Depression is treatable.
Suicide is preventable.
And one of the ways it is, is by is counseling.
I’m curious to see what the general consensus is amongst south Asians on seeking therapy is.
I ask because it was common (for me, at least) to hear “only people with issues need therapy”. So do south Asians, in general, still believe that?
Therapy saved my life.
I went through a traumatic event in my life and was subsequently diagnosed with clinical depression. I stopped eating. I shut myself in a dark room. I didn’t want to meet anyone. I barely took care of myself and didn’t have the will or energy to take care of my two kids. I lost weight. I started losing my hair. I quit my job. I felt alone even though my family was worried about me and sought to “cheer me up”.
I wanted to die.
It didn’t matter how much I prayed and how often I did zikr (rememberance of God), I was in a dark hole – sinking deeper everyday.
I’m not ashamed to say that I briefly went on anti-depressants.
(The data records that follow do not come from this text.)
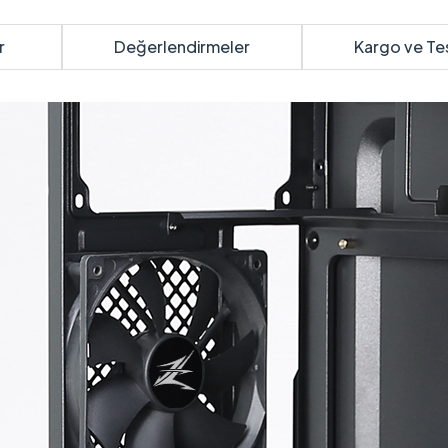
r
Değerlendirmeler
Kargo ve Te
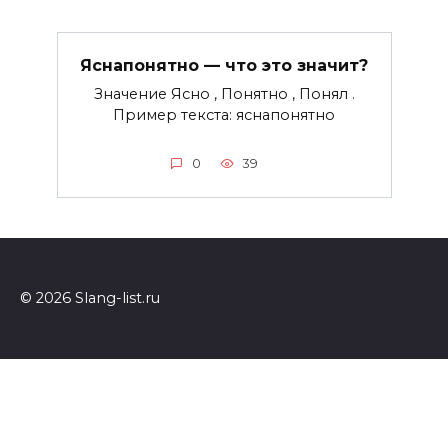
Яснапонятно — что это значит?
Значение Ясно , Понятно , Понял .
Пример текста: яснапонятно
0
39
© 2026 Slang-list.ru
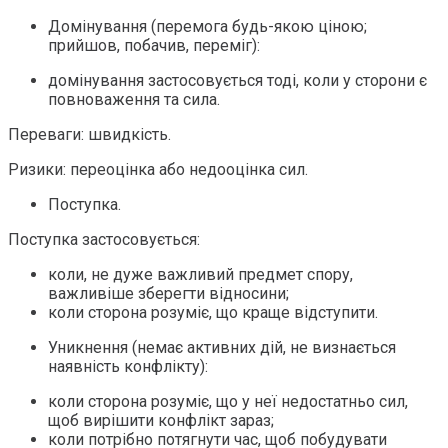
Домінування (перемога будь-якою ціною;
прийшов, побачив, переміг):
домінування застосовується тоді, коли у сторони є
повноваження та сила.
Переваги: швидкість.
Ризики: переоцінка або недооцінка сил.
Поступка.
Поступка застосовується:
коли, не дуже важливий предмет спору,
важливіше зберегти відносини;
коли сторона розуміє, що краще відступити.
Уникнення (немає активних дій, не визнається
наявність конфлікту):
коли сторона розуміє, що у неї недостатньо сил,
щоб вирішити конфлікт зараз;
коли потрібно потягнути час, щоб побудувати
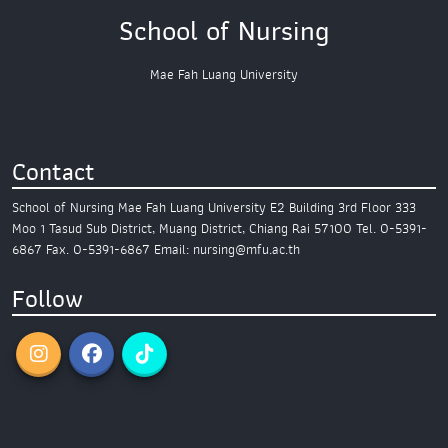
School of Nursing
Mae Fah Luang University
Contact
School of Nursing
Mae Fah Luang University
E2 Building 3rd Floor
333
Moo 1 Tasud Sub District,
Muang District, Chiang Rai 57100
Tel. 0-5391-
6867
Fax. 0-5391-6867
Email: nursing@mfu.ac.th
Follow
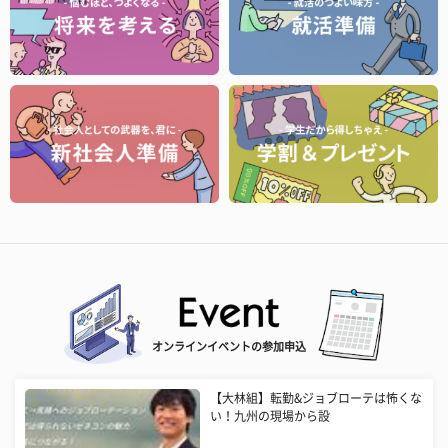
オンラインイベントの参加申込
【大林組】転勤&ジョブローテは怖くな
い！九州の現場から設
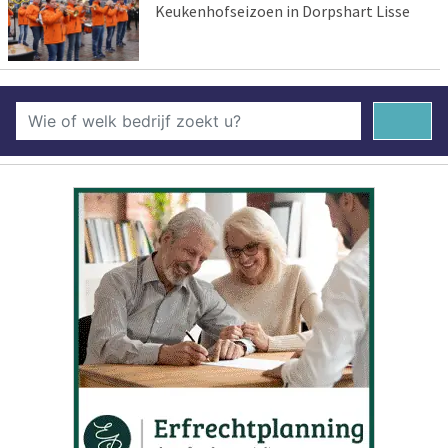
Keukenhofseizoen in Dorpshart Lisse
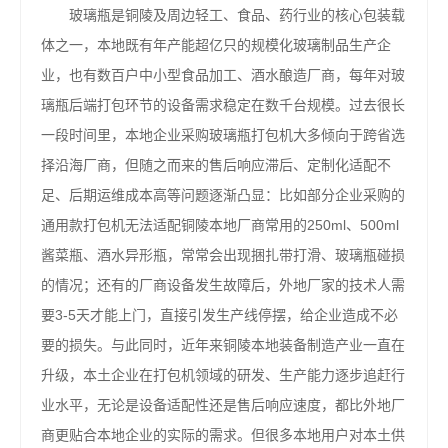
玻璃瓶是铜陵及周边轻工、食品、药行业的核心包装载
体之一，本地既有年产能超亿只的规模化玻璃制品生产企
业，也有数百户中小型食品加工、酒水酿造厂商，每年对玻
璃瓶后端打包环节的设备需求稳定在数千台规模。过去很长
一段时间里，本地企业采购玻璃瓶打包机大多倾向于跨省选
择沿海厂商，但随之而来的售后响应滞后、定制化适配不
足、后期运维成本高等问题逐渐凸显：比如部分企业采购的
通用款打包机无法适配铜陵本地厂商常用的250ml、500ml
酱菜瓶、酒水异形瓶，常常会出现捆扎带打滑、玻璃瓶碰损
的情况；还有的厂商设备发生故障后，外地厂家的技术人需
要3-5天才能上门，直接引发生产线停摆，给企业造成不必
要的损失。与此同时，近年来铜陵本地装备制造产业一直在
升级，本土企业在打包机领域的研发、生产能力逐步追赶行
业水平，无论是设备适配性还是售后响应速度，都比外地厂
商更贴合本地企业的实际的需求。但很多本地用户对本土供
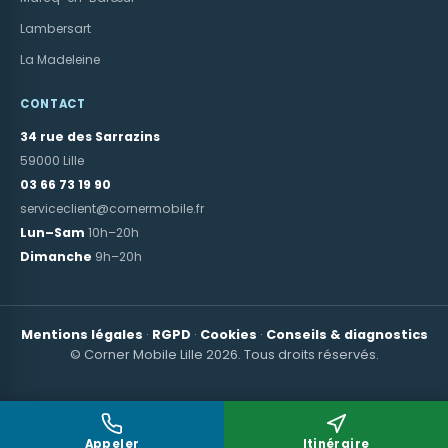
Lambersart
La Madeleine
CONTACT
34 rue des Sarrazins
59000 Lille
03 66 73 19 90
serviceclient@cornermobile.fr
Lun–Sam
10h–20h
Dimanche
9h–20h
Mentions légales
·
RGPD
·
Cookies
·
Conseils & diagnostics
© Corner Mobile Lille 2026. Tous droits réservés.
Appeler
Itinéraire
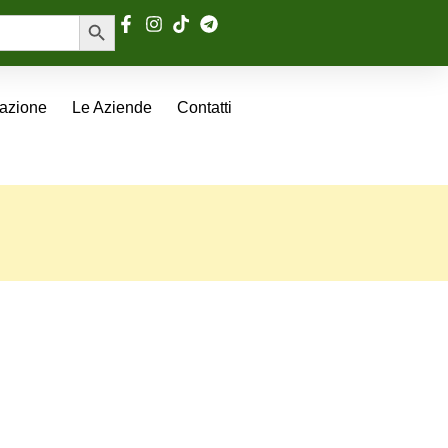
Search Button
tazione
Le Aziende
Contatti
It got me out of that hole and back out into the world. But I didn’t want to be on it forever. So when I felt like I was fine again, I weaned myself off of the medications. But because of the current situation I was dealing with at home at the time, I started to sink back into that hole.
So I sought therapy. And it was a blessing. I had, who I think, is the best therapist ever. I took me a few years to fully recover from what I went through, but because of her, I am here today five years later. I rebuilt my life with a new home, new marriage and a new child.
I’ve heard many people say “therapy doesn’t work…they just sit and listen to you, offer you nothing and take your money”. I wholeheartedly disagree. My advice – do not listen to people who say that. If you feel like you are falling into a hole and cannot get out, seek help. Seek therapy. Talk to licensed therapist, a psychiatrist or a psychologist. You are not alone.
For those fortunate enough to not be suffering from depression or suicidal thoughts, please keep an eye out for your loved one who may be suffering. Please do not ignore the red flags or brush them off as attention seekers.
I write this hoping that it helps someone who may be reading this.
I write this hoping to change the negative stigma many carry about therapy. There is nothing wrong with asking for help from those trained to do so.
I write this hoping to potentially save a life.